> **TASK BRIEF**:
Your answer should hold all lines of the entries that include the word "Under".

(INPUT)

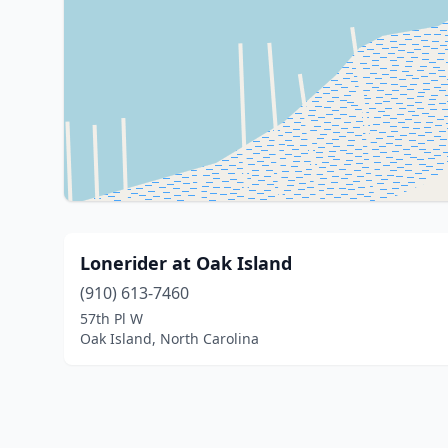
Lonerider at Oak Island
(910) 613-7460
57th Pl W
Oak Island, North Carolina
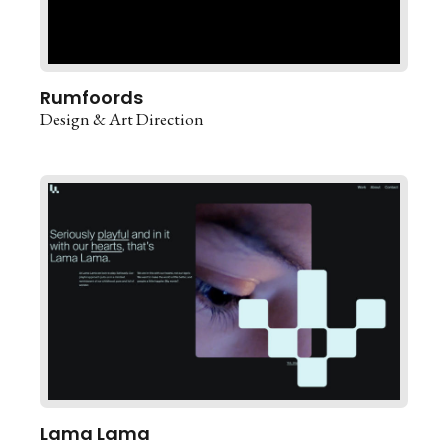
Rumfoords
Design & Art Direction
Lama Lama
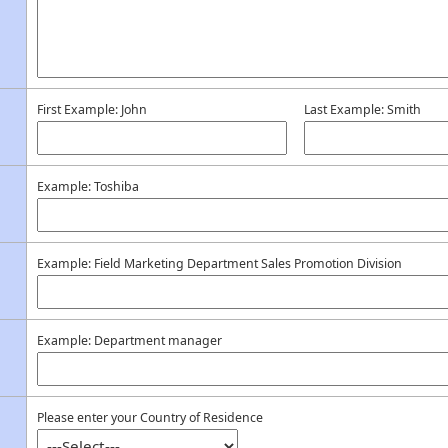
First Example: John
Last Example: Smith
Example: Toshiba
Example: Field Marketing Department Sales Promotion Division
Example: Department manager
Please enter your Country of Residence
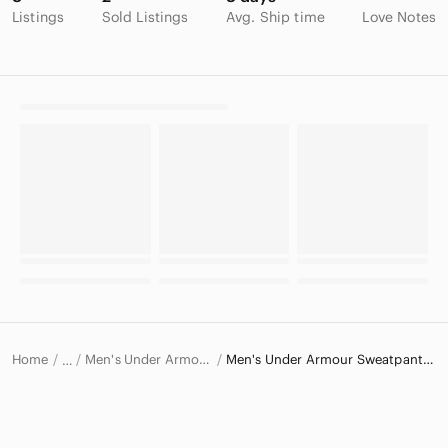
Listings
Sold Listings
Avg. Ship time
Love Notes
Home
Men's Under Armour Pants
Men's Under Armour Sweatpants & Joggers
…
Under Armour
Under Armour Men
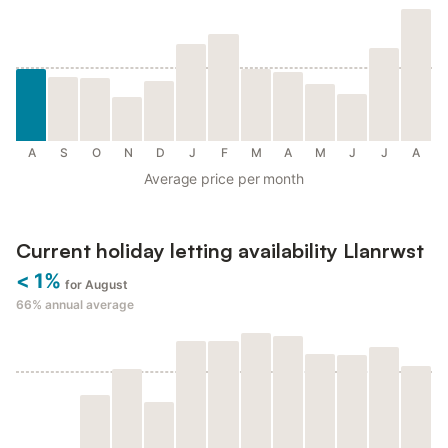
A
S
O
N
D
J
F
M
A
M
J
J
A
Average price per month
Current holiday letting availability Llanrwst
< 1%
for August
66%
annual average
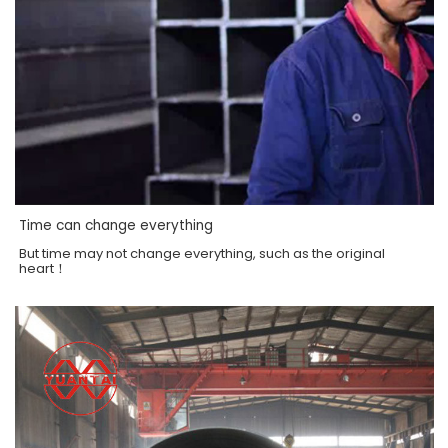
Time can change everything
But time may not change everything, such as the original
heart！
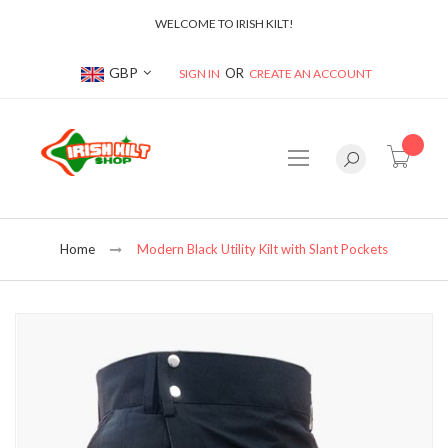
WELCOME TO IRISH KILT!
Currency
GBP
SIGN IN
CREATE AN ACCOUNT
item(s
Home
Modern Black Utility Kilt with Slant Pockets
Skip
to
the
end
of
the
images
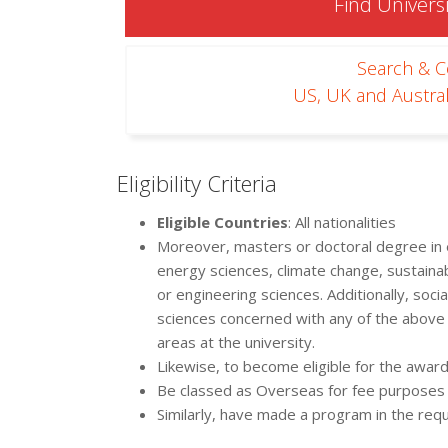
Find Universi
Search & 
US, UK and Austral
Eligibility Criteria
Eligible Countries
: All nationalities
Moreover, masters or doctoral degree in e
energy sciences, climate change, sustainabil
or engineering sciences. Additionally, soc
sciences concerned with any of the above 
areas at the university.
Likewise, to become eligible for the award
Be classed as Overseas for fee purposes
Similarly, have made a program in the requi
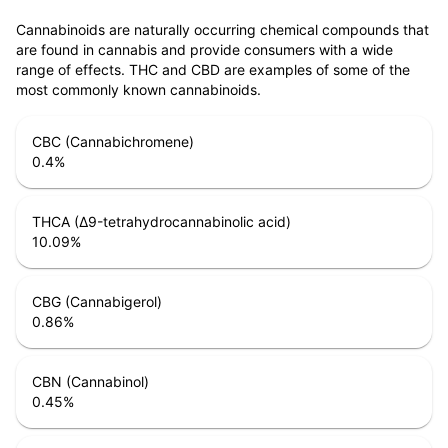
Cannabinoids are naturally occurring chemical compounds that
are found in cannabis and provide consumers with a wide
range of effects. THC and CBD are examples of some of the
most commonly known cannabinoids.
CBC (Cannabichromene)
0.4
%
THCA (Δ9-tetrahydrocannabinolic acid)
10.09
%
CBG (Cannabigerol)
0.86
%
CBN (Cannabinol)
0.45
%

(End INPUT)

> **RESPONSE**:
Men's Under Armour Pants
Men's Under Armour Sweatpants & Joggers
Under Armour
Under Armour Men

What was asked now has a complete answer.